Arnulf de Birkenhof se acercó y contempló a Konrad con expresión incrédula.

—¡Eres tú! ¡Por todos los santos, qué alegría! —dijo. Cuando quiso abrazarlo tropezó y a punto estuvo de caerse, de no ser porque su hijo lo sostuvo.

Entre tanto, también había aparecido Lothar, que se restregó los ojos y trató de reconocer a su hermano mayor en el hombre de rostro enérgico. Pero a Konrad también le resultó increíble que quien estaba ante él fuera Lothar: en esos dos años, había crecido mucho y ahora incluso era más alto que él.

—Has vuelto —dijo Lothar por fin—. ¿Lo pasaste bien en España? ¿Me has traído algo?

Konrad lo abrazó y le golpeó el hombro soltando una carcajada.

—¿Qué te parecen estas tres yeguas? ¡Una de ellas es para ti!

—¿Yeguas? ¡Bah! Un guerrero no cabalga en una yegua —contestó Lothar.

Pero su padre se dio cuenta del valor de los animales.

—Son yeguas sarracenas, ¿verdad? Esos animales son más rápidos que el viento.

—¡Ya lo creo!

Su madre notó que la conversación amenazaba con girar en torno de la cría de caballos y cogió a Konrad de la mano.

—¡Entra en casa! Seguro que tienes hambre.

Entonces se percató de la presencia de Maite y se detuvo.

—¡Al parecer, no solo has vuelto de la campaña militar con yeguas!

—Os presento a Maite, mi esposa —dijo Konrad, en un tono que no admitía comentarios desdeñosos sobre ella.

Ese tampoco era el propósito de Hemma: abrazó a su nuera tras echarle un breve vistazo, la condujo al interior de la casa y dejó a los hombres en el patio sin prestarles más atención. Su marido la siguió con la mirada y sacudió la cabeza.

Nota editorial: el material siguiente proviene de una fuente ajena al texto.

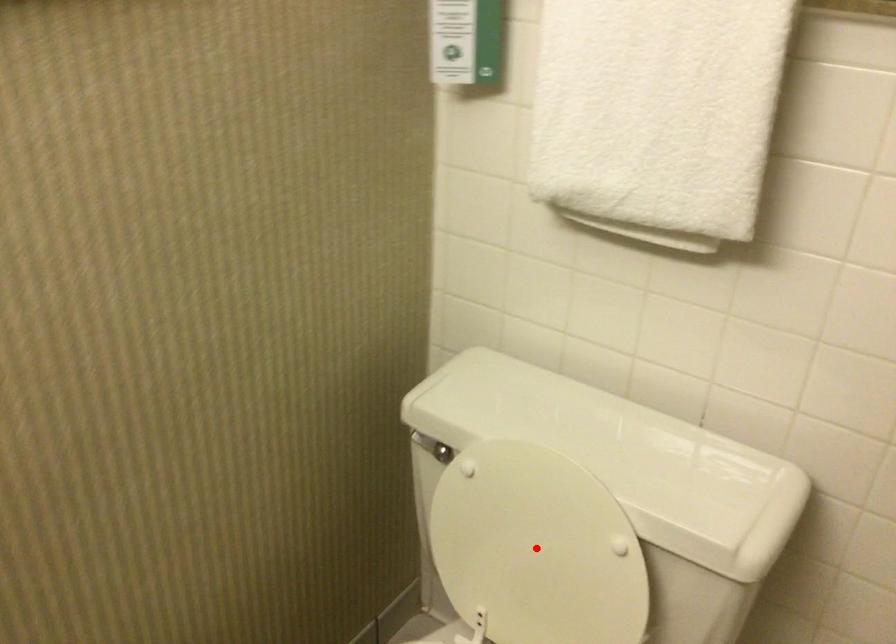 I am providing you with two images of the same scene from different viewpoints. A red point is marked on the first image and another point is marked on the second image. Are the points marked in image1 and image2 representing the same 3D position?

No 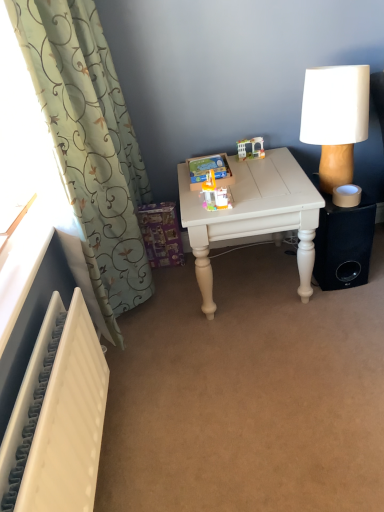 You are a GUI agent. You are given a task and a screenshot of the screen. Output one action in this format:
    pyautogui.click(x=<x>, y=<y>)
    Task: Click on the vacant area that is in front of black matte speaker at lower right
    The image size is (384, 512).
    Given the screenshot: What is the action you would take?
    pyautogui.click(x=342, y=306) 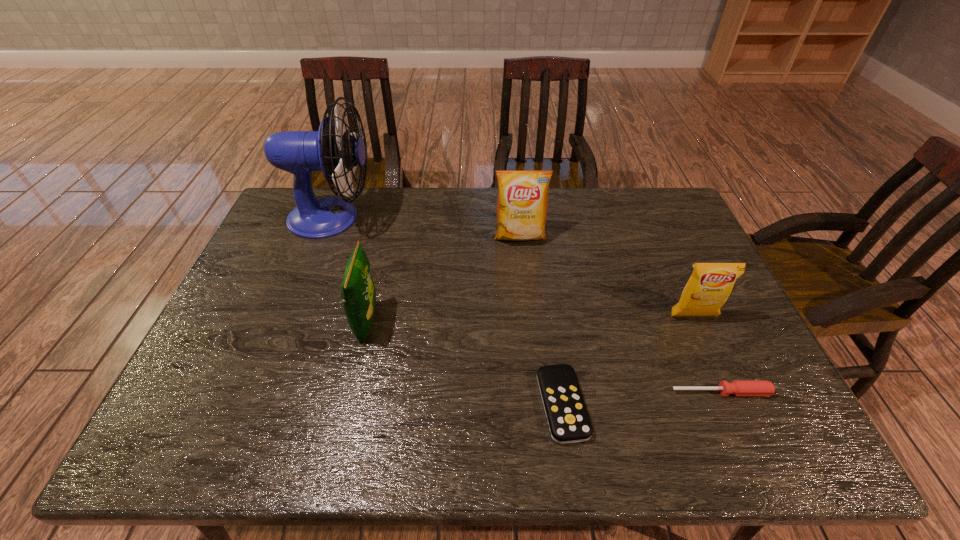 At what (x,y) coordinates should I click in order to perform the action: click on vacant space located 0.310m on the front of the rightmost crisp (potato chip) with the logo. Please return your answer as a coordinate pair (x, y). Looking at the image, I should click on (745, 433).

Identify the location of vacant point located 0.110m on the left of the screwdriver. The height and width of the screenshot is (540, 960). (625, 392).

Identify the location of vacant space positioned 0.140m on the right of the remote control. Image resolution: width=960 pixels, height=540 pixels. (647, 404).

The height and width of the screenshot is (540, 960). In order to click on fan present at the far edge in this screenshot , I will do point(333,150).

Where is `crisp (potato chip) positioned at the far edge`? This screenshot has height=540, width=960. crisp (potato chip) positioned at the far edge is located at coordinates [522, 204].

Where is `object positioned at the near edge`? The height and width of the screenshot is (540, 960). object positioned at the near edge is located at coordinates (568, 420).

Where is `object present at the left edge`? The width and height of the screenshot is (960, 540). object present at the left edge is located at coordinates (333, 150).

Where is `crisp (potato chip) at the right edge`? crisp (potato chip) at the right edge is located at coordinates (708, 288).

Locate an element on the screen. The width and height of the screenshot is (960, 540). screwdriver present at the right edge is located at coordinates (738, 387).

Identify the location of object located at the far left corner. This screenshot has width=960, height=540. (333, 150). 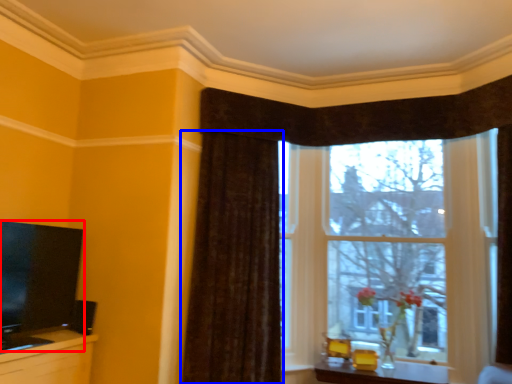 Question: Among these objects, which one is nearest to the camera, television (highlighted by a red box) or curtain (highlighted by a blue box)?

Choices:
 (A) television
 (B) curtain

Answer: (A) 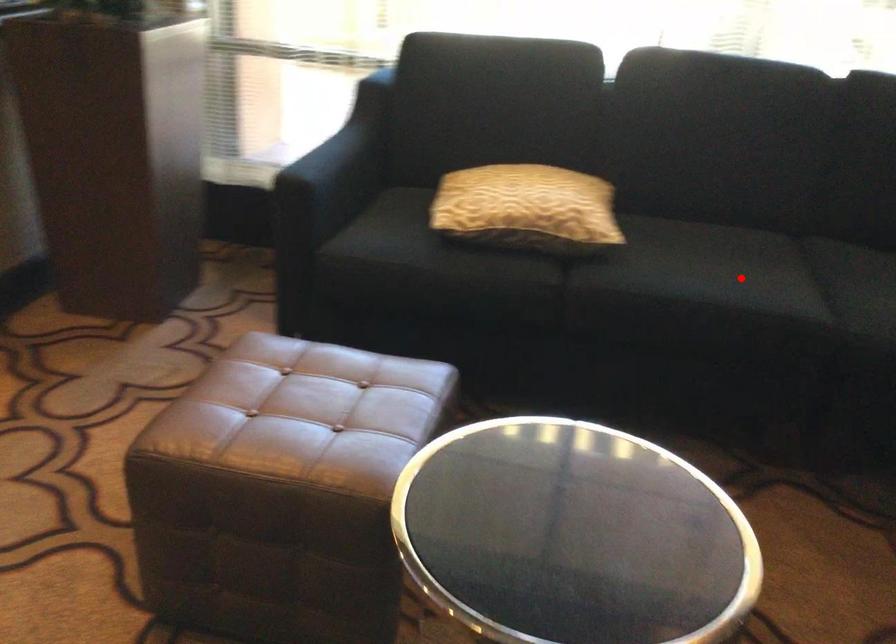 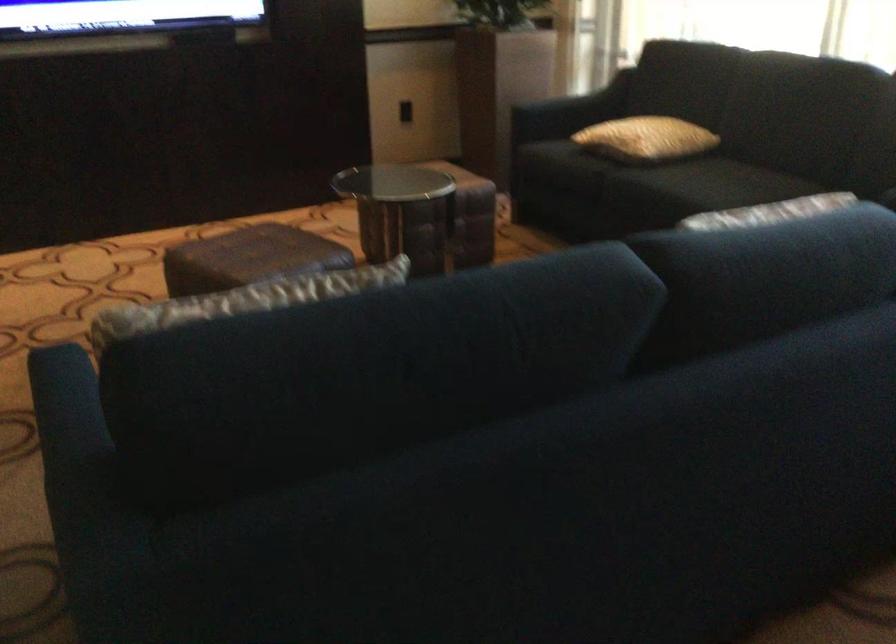 Find the pixel in the second image that matches the highlighted location in the first image.

(709, 184) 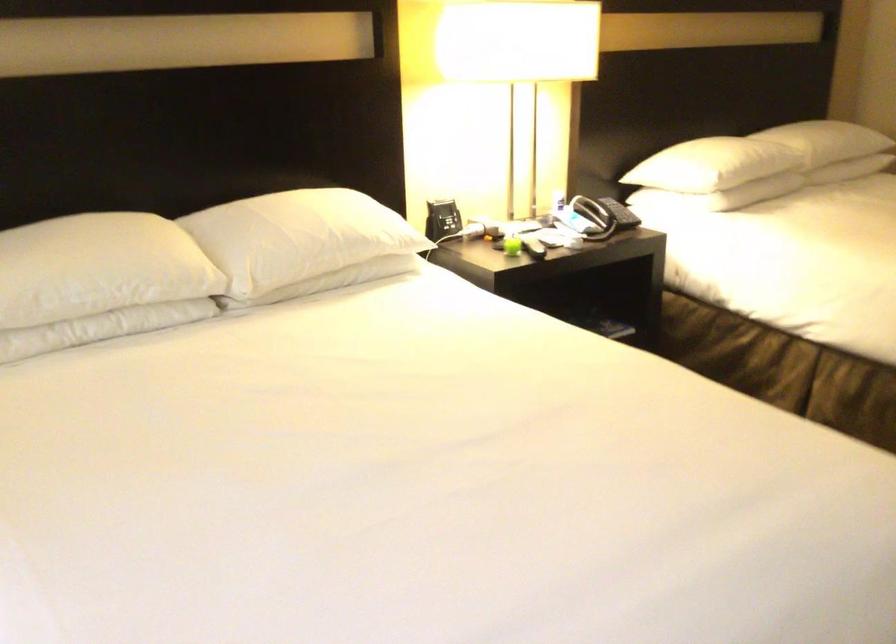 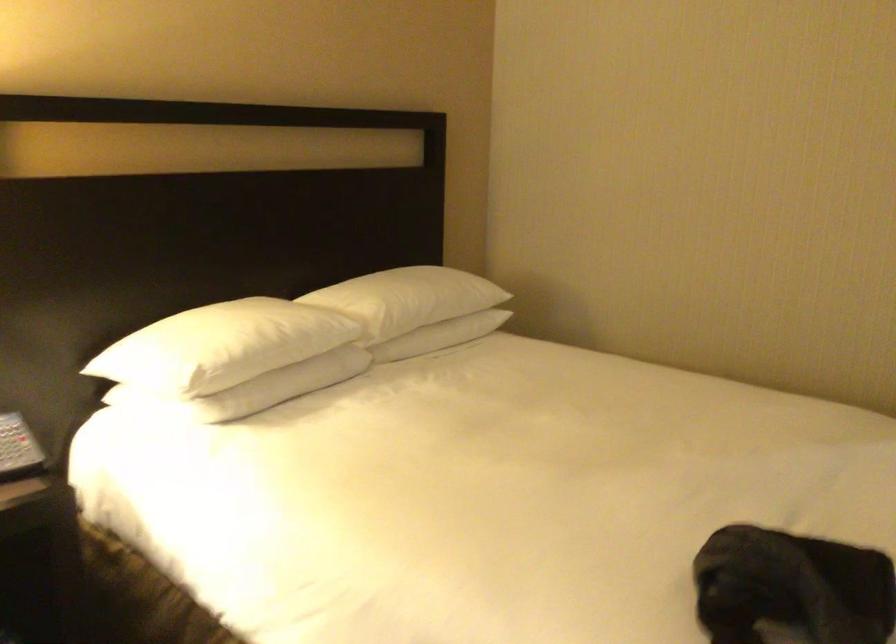 Find the pixel in the second image that matches pixel 623 214 in the first image.

(15, 448) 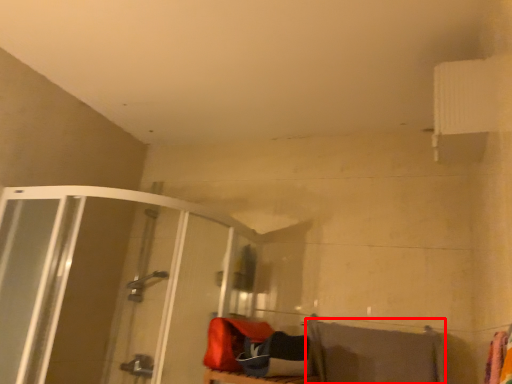 Question: Where is beach towel (annotated by the red box) located in relation to shower door in the image?

Choices:
 (A) left
 (B) right

Answer: (B) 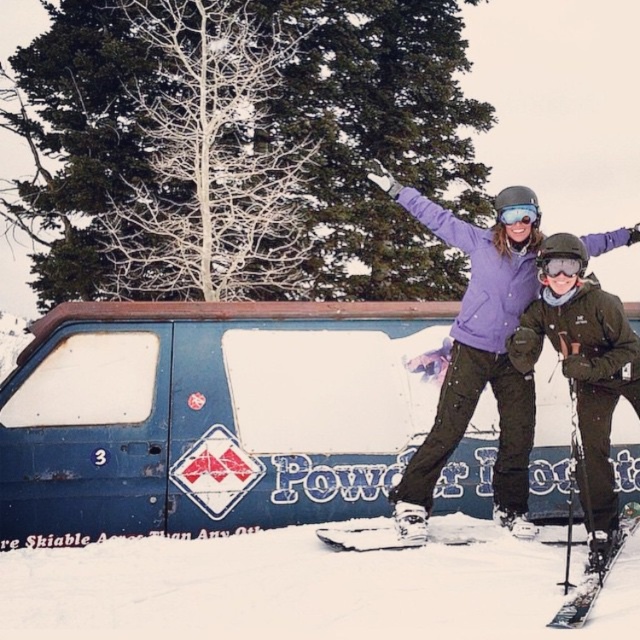 In the scene shown: You are planning to place a toy car that is the same size as the transparent plastic goggles at center onto the blue matte van at center. Will the toy car fit entirely on the van?

The blue matte van at center is wider than the transparent plastic goggles at center, so the toy car will fit entirely on the van. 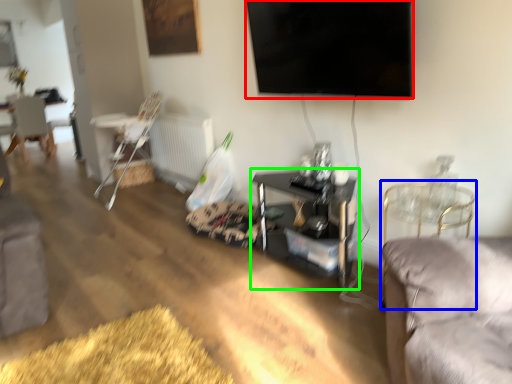 Question: Which object is the farthest from television (highlighted by a red box)? Choose among these: chair (highlighted by a blue box) or table (highlighted by a green box).

Choices:
 (A) chair
 (B) table

Answer: (B)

—¡Mujeres! ¡Pero ahora ven! Conseguiremos algo de comer incluso sin esas dos. Haré abrir un tonel de hidromiel. Hoy tengo sed y ganas de escuchar historias sobre tierras extranjeras y heroicidades.

Mientras cruzaban el patio, Lothar le pegó un codazo a su hermano y dijo:

—Es bueno volver a estar en casa, ¿verdad?

18

Maite se adaptó con rapidez y sorprendió a su suegra con nuevas recetas para elaborar queso, pero Konrad se sentía cada vez más ajeno en el hogar de sus padres. Si bien participaba en todas las tareas, en el fondo estaba de más, ya que durante su ausencia Lothar había ocupado su lugar y ahora el más joven quería encargarse de las tareas que en el pasado habían correspondido a Konrad, y en vez de colaborar como antaño, se peleaban. Como era el mayor, Konrad debería de haberse impuesto, pero le faltaba la voluntad.